A teacher at East Side Intermediate School in Anderson instructs students about patterns.

For the first time this year, state officials are asking Indiana kindergarteners to meet the same academic standards as kindergartners across much of the nation, from Hawaii to Kentucky.

That’s because this year Indiana’s kindergartens are implementing the Common Core, a set of academic standards now adopted by 45 states. By 2014, all Hoosier students will be held to the nationally-crafted set of standards.

The Common Core could have broad impact on Indiana schools. The standards will bring new — and, state officials say, more rigorous — statewide tests to Indiana by 2015, meaning the Common Core could affect everything from the state’s letter grading system for schools to its fledgling teacher evaluation program.
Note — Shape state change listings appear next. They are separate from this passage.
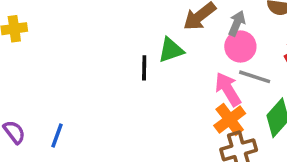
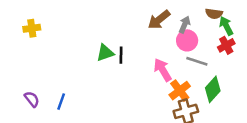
green triangle: (171, 50) -> (105, 53), moved
pink arrow: (228, 89) -> (163, 70), moved

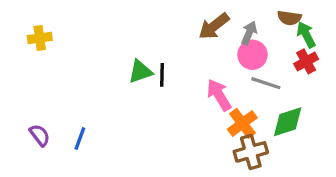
green diamond: (213, 89) -> (288, 122), turned 30

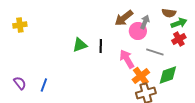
green arrow: (306, 35) -> (179, 23), turned 98
pink circle: (252, 55) -> (138, 31), moved
black line: (162, 75) -> (101, 46), moved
Leveling The Playing Field

The National Governors Association — primarily responsible, along with the Council of Chief State School Officers, for drafting the new standards — says the 45 states who’ve adopted the Common Core, in whole or in part, have done so voluntarily.
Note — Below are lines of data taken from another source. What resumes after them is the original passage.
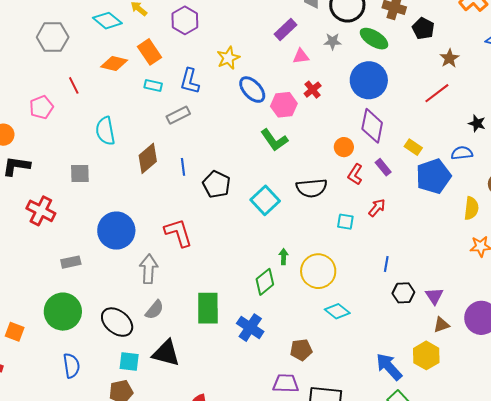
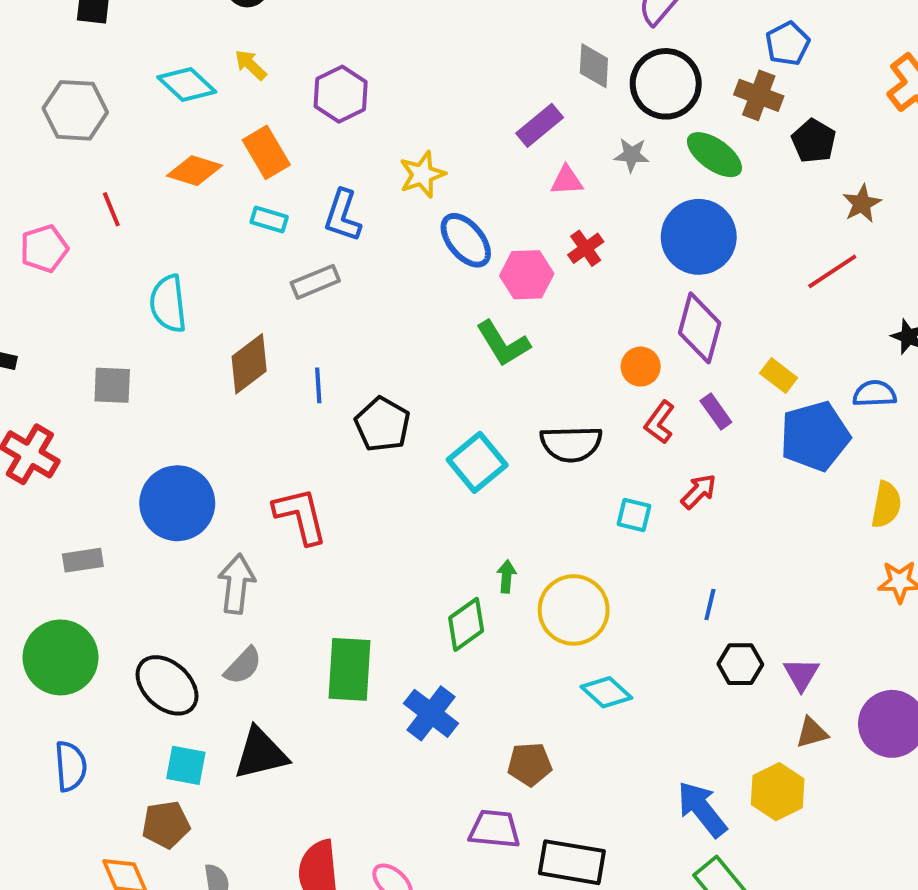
black triangle: (166, 353) -> (261, 754), turned -32

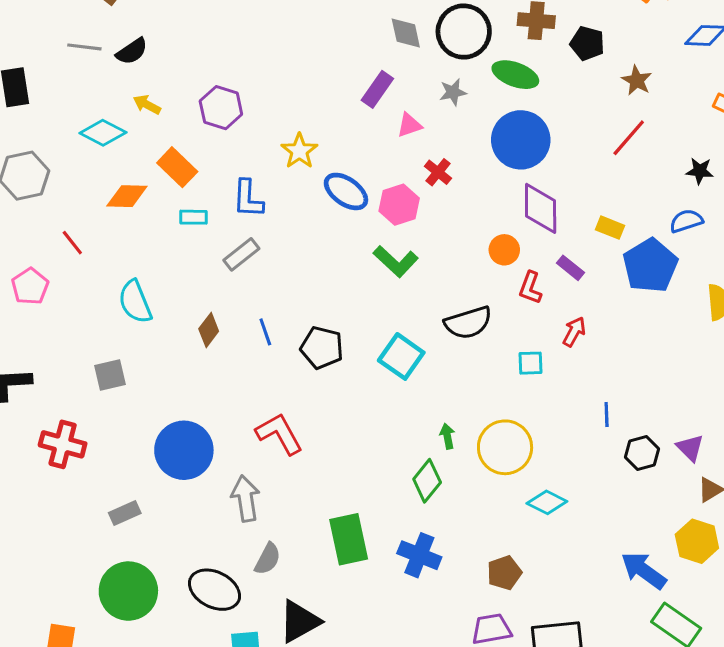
brown diamond: (249, 364) -> (209, 330), size x0.7

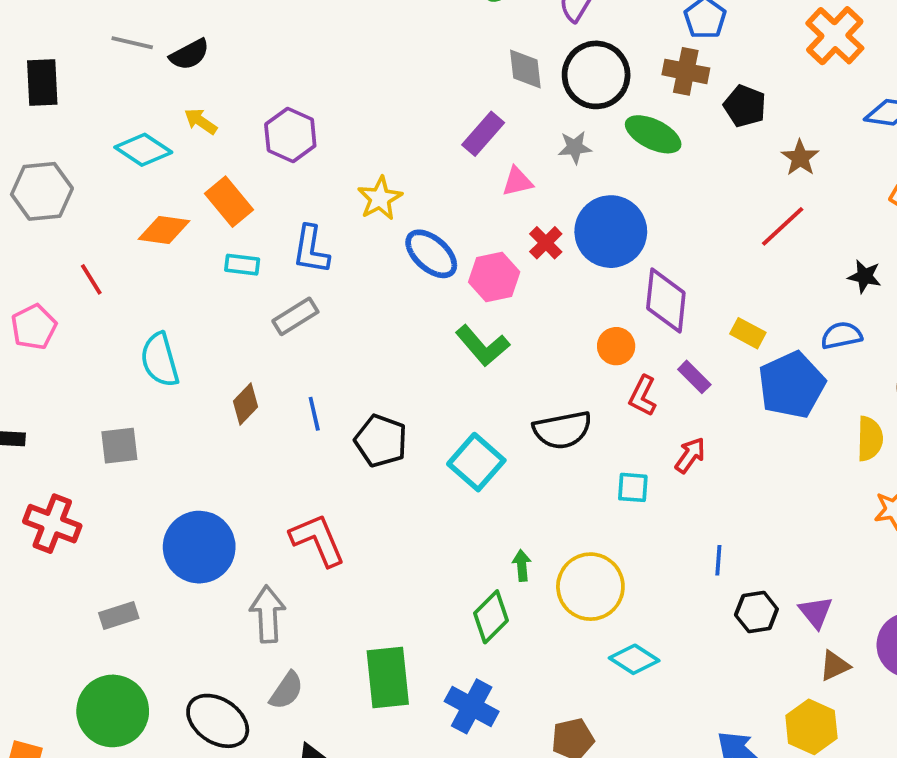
blue circle: (521, 140) -> (611, 232), moved

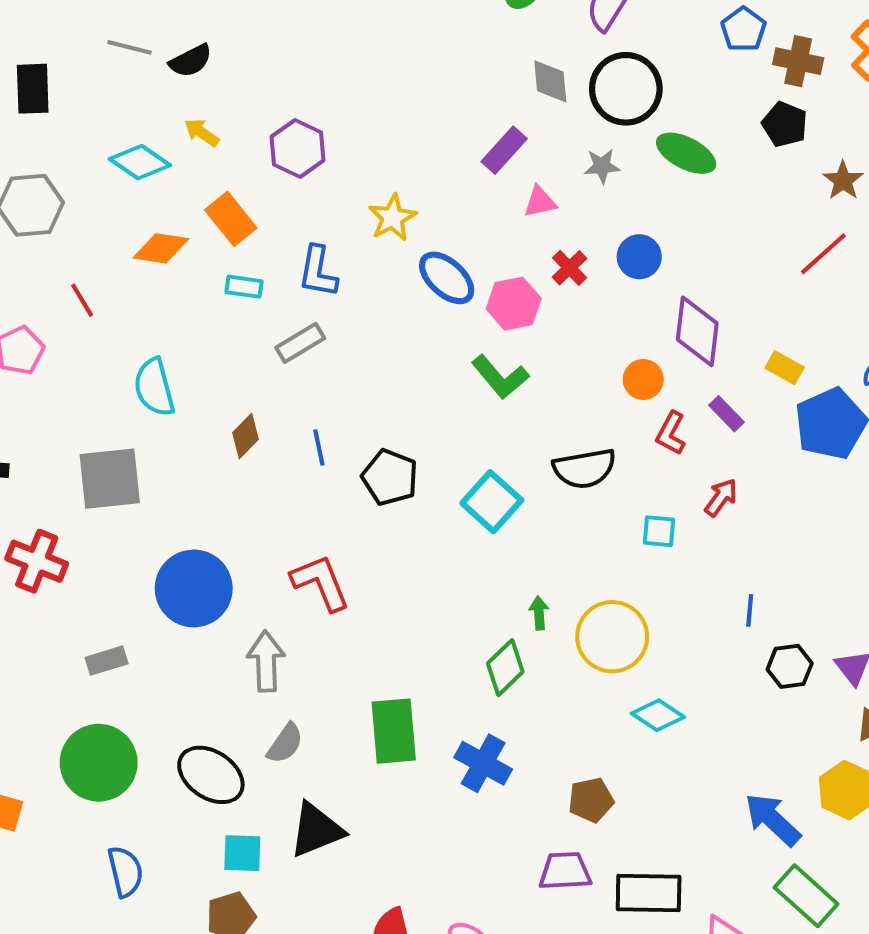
brown cross: (686, 71) -> (798, 61), moved
blue circle: (611, 232) -> (639, 257), size x0.6
gray square: (119, 446) -> (110, 479), size x1.6

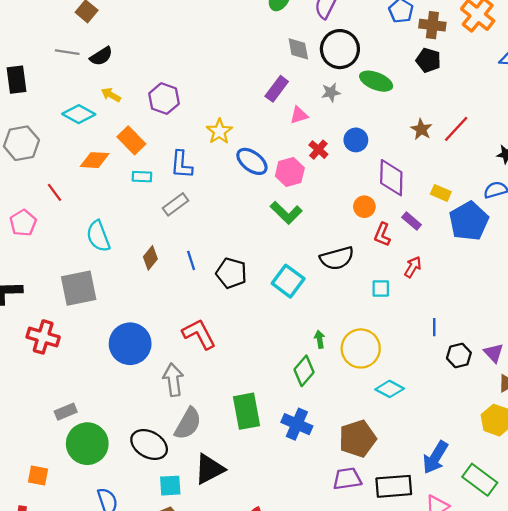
brown star: (843, 181) -> (421, 129), moved
gray rectangle: (107, 661) -> (66, 412), moved
gray semicircle: (285, 743) -> (188, 424), size x1.4
brown pentagon: (591, 800) -> (358, 439), size x1.5
blue arrow: (773, 819) -> (435, 457), moved, turned -96

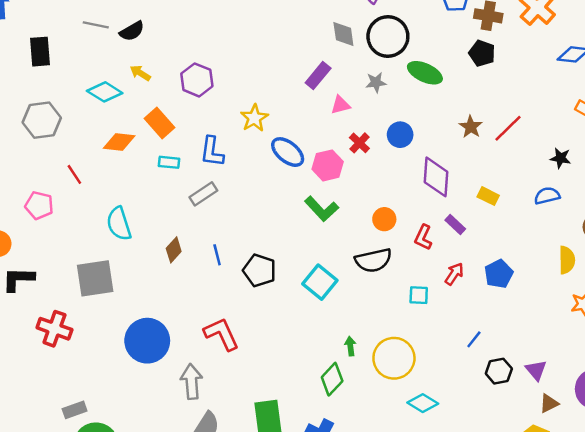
orange circle: (364, 207) -> (384, 219), moved
blue pentagon: (469, 221) -> (499, 274), moved, size x0.7
pink pentagon: (23, 223) -> (39, 205), turned -30
blue line: (434, 327) -> (474, 339), turned 36

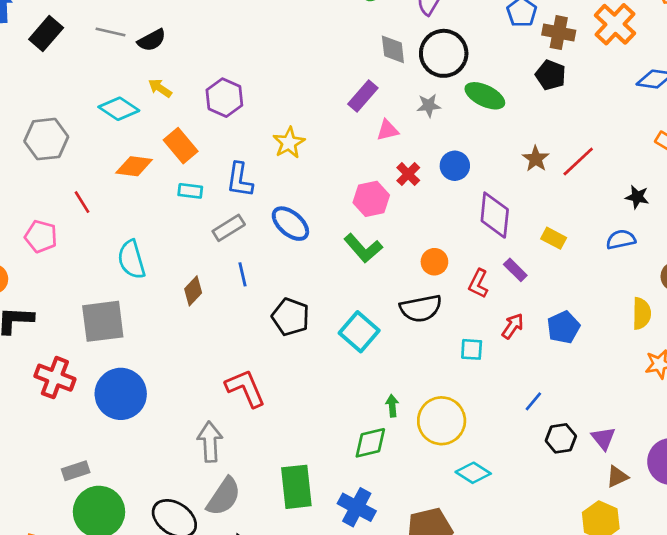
black rectangle: (40, 52) -> (46, 33), moved, turned 44
blue ellipse: (288, 152) -> (290, 224), moved
blue line: (217, 255) -> (243, 274), moved
blue circle: (147, 341) -> (121, 394), moved
green diamond: (332, 379) -> (370, 443), turned 32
Still, the scale of the new standards’ implementation is unprecedented. Since the late 1980s, education officials in each individual state have been setting their own academic standards for their students.

“We could have the best standards in the world — define best how ever you want — but if those tests don’t meet the level of excitement people have for them, then the standards don’t matter at all.”
—Jonathan Plucker, IU’s Center for Evaluation and Education Policy

But this has allowed vast disparities in the quality of different states’ standards to develop, says Jonathan Plucker, director of IU’s Center for Evaluation and Education Policy.

Plucker says Indiana had relatively good state-level standards to begin with. But nationally, some states set relatively low standards, which creates an illusion of high academic performance that makes comparing states difficult.

“The playing field is so un-level that you can’t even really play on it,” Plucker says.

Ryan Reyna is an education program director for the National Governor’s Association, one of the national groups behind the Common Core. He says the problem with some states’ standards is that students were asked to know about a lot of subjects, but not to know those subjects well. With the Common Core, Reyna says that will change.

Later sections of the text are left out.